Property transactions in England fell by 11% year-on-year
The most up-to-date HM Land Registry figures available show that property transactions in England fell by 11% year-on-year.
Over the same period in London, property sales dropped by 20%, while in Wales, transactions rose by 1.4%.
However, house prices in the UK grew by 5% in the year leading up to August 2017. That’s according to the latest UK House Price Index (HPI). The data shows that the average property value in the UK is now £225,956. There was also a 0.5% rise from the previous month.
The upward trend in prices is predicted to continue due to a shortage in the housing market and record employment rates. However, the rise in property inflation comes as many in the sector report that the property market, and in particular the number of transactions, is slowing down.
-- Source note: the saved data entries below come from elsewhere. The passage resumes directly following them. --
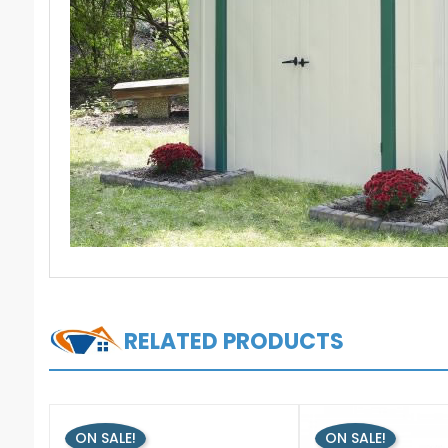
RELATED PRODUCTS
ON SALE!
ON SALE!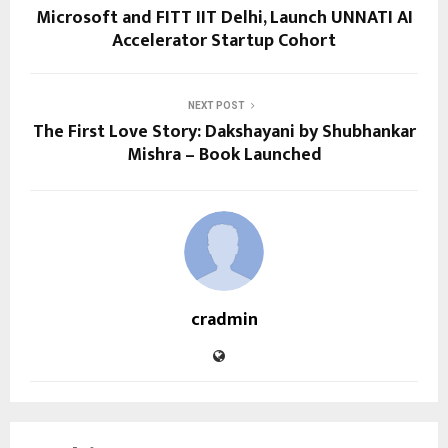
Microsoft and FITT IIT Delhi, Launch UNNATI AI
Accelerator Startup Cohort
NEXT POST
The First Love Story: Dakshayani by Shubhankar
Mishra – Book Launched
cradmin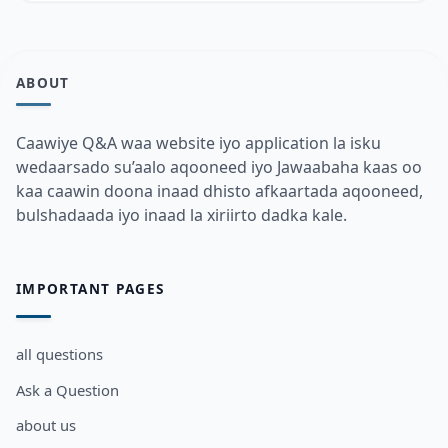
ABOUT
Caawiye Q&A waa website iyo application la isku
wedaarsado su’aalo aqooneed iyo Jawaabaha kaas oo
kaa caawin doona inaad dhisto afkaartada aqooneed,
bulshadaada iyo inaad la xiriirto dadka kale.
IMPORTANT PAGES
all questions
Ask a Question
about us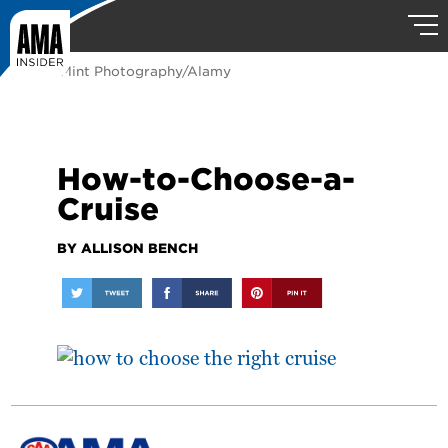
photo: Mint Photography/Alamy
How-to-Choose-a-
Cruise
BY ALLISON BENCH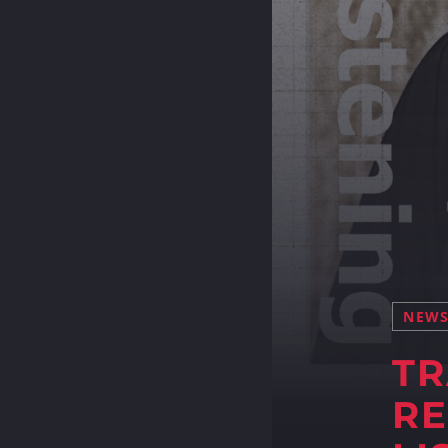
NEW
TR
RE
Overall, a definite North/South divide has emerged, with growth driven by Northern regions. Commenting on this, Alex Gosling, Chief Executive of online estate agents HouseSimple.com said: “Annual price growth has only ticked up slightly, but it’s noticeable that on a regional level there are pockets of the country which are experiencing mini property booms.”
Headline figures from England & Wales show that:
- England shows an annual price increase of 5.3% and a monthly increase of 0.7%. The average property value in England is now £243,520
- Wales shows an annual price increase of 3.4% and a monthly decrease of 0.1%. The average property value in Wales is now £150,258
- London saw the lowest annual price growth at 2.6% and a monthly price fall of 1.0%. The average property value in London is now £484,362. This is the ninth consecutive month where the growth in London house prices has remained below the UK average
- The North West experienced the greatest increase over the last 12 months at 6.5% as well as the greatest monthly price growth at 2.3%
- The number of seasonally adjusted transactions on properties with a value of £40,000 or greater increased by 6.6% year-on-year. However, this number decreased by 0.5% over the previous month.
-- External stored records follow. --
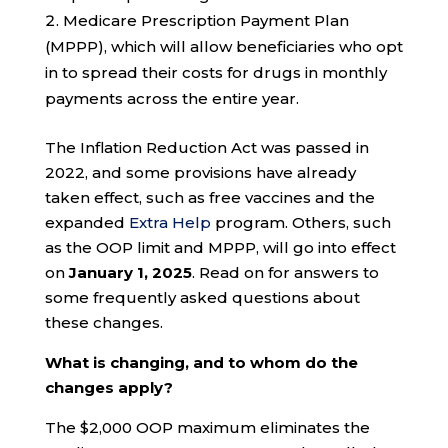
Medicare Prescription Payment Plan
(MPPP), which will allow beneficiaries who opt
in to spread their costs for drugs in monthly
payments across the entire year.
The Inflation Reduction Act was passed in
2022, and some provisions have already
taken effect, such as free vaccines and the
expanded
Extra Help
program. Others, such
as the OOP limit and MPPP, will go into effect
on
January 1, 2025
. Read on for answers to
some frequently asked questions about
these changes.
What is changing, and to whom do the
changes apply?
The $2,000 OOP maximum eliminates the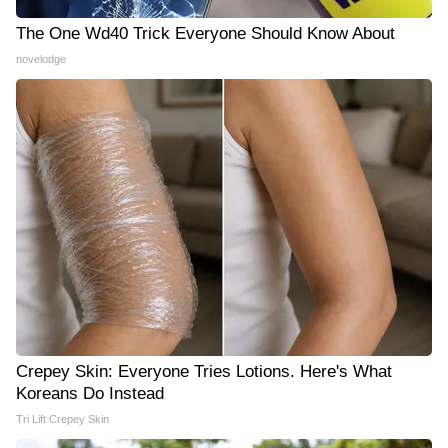
The One Wd40 Trick Everyone Should Know About
novelodge
Crepey Skin: Everyone Tries Lotions. Here's What
Koreans Do Instead
Tri Lift Crepey Skin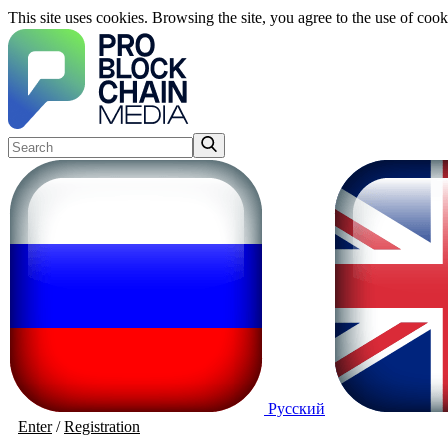
This site uses cookies. Browsing the site, you agree to the use of cook
Русский
Enter
/
Registration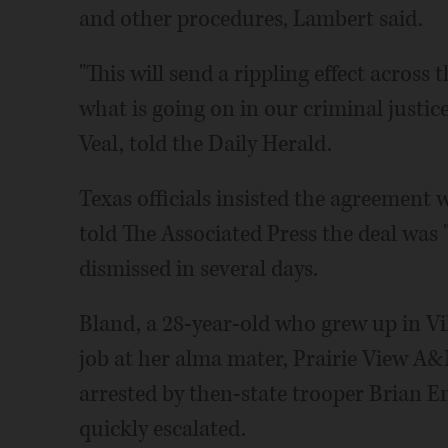
and other procedures, Lambert said.
"This will send a rippling effect across 
what is going on in our criminal justi
Veal, told the Daily Herald.
Texas officials insisted the agreement w
told The Associated Press the deal was 
dismissed in several days.
Bland, a 28-year-old who grew up in Vi
job at her alma mater, Prairie View A&
arrested by then-state trooper Brian En
quickly escalated.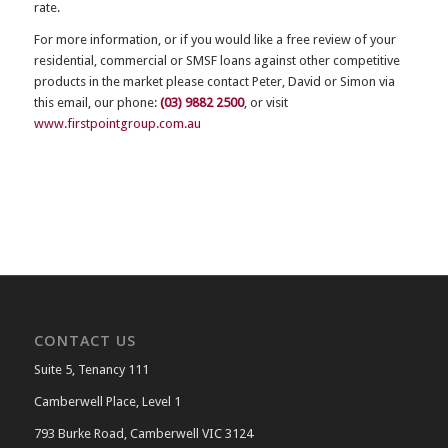
rate.
For more information, or if you would like a free review of your
residential, commercial or SMSF loans against other competitive
products in the market please contact Peter, David or Simon via
this email, our phone:
(03) 9882 2500
, or visit
www.firstpointgroup.com.au
CONTACT US
Suite 5, Tenancy 111
Camberwell Place, Level 1
793 Burke Road, Camberwell VIC 3124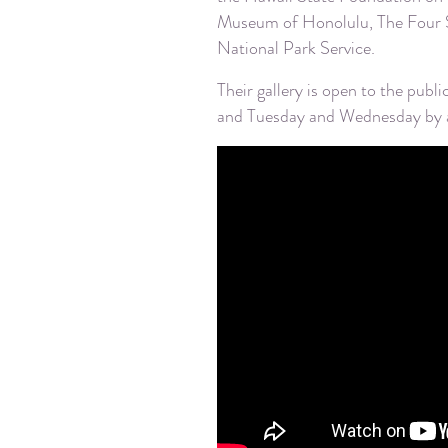
Museum of Honolulu, The Four S
National Park Service.
Their gallery is open to the p
and Tuesday and Wednesday by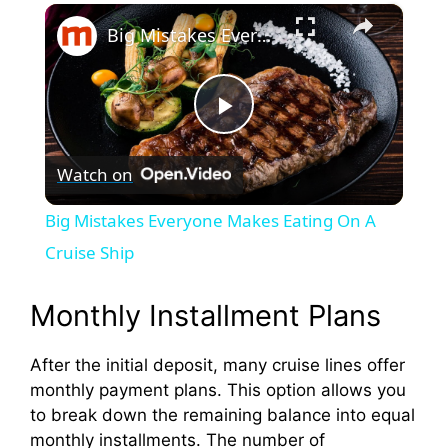
×
Big Mistakes Everyone Makes Eating On A Cruise Ship
P
Watch on
l
Big Mistakes Everyone Makes Eating On A
a
Cruise Ship
y
Monthly Installment Plans
After the initial deposit, many cruise lines offer
V
monthly payment plans. This option allows you
to break down the remaining balance into equal
i
monthly installments. The number of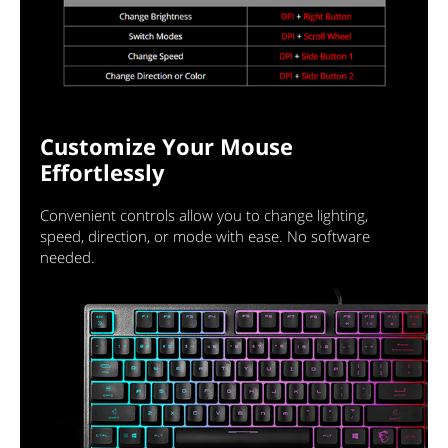
Customize Your Mouse
Effortlessly
Convenient controls allow you to change lighting,
speed, direction, or mode with ease. No software
needed.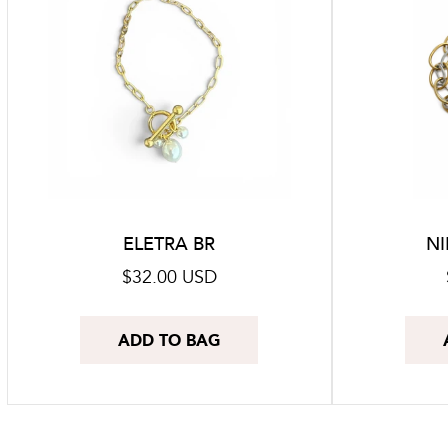
ELETRA BR
NI
Regular
$32.00 USD
price
ADD TO BAG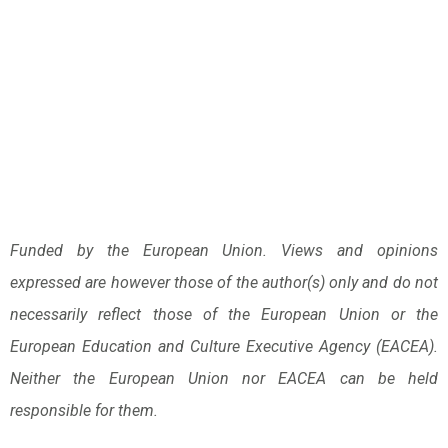
Funded by the European Union. Views and opinions
expressed are however those of the author(s) only and do not
necessarily reflect those of the European Union or the
European Education and Culture Executive Agency (EACEA).
Neither the European Union nor EACEA can be held
responsible for them.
Owen Woodley, Managing Director at Post Office Money, said: “A slowdown in average house price growth is likely to be welcomed by first-time buyers (FTBs) who continue to face an uphill battle to get their foot on the ladder. The statistics show house prices in the North West have increased by 6.5% over the last 12 months, as buyers choose to move to metropolitan cities such as Liverpool and Manchester. However, it’s good news for FTBs who want to move these popular cities, as despite house price growth, 87% and 84% of properties in those areas remain affordable to FTBs.”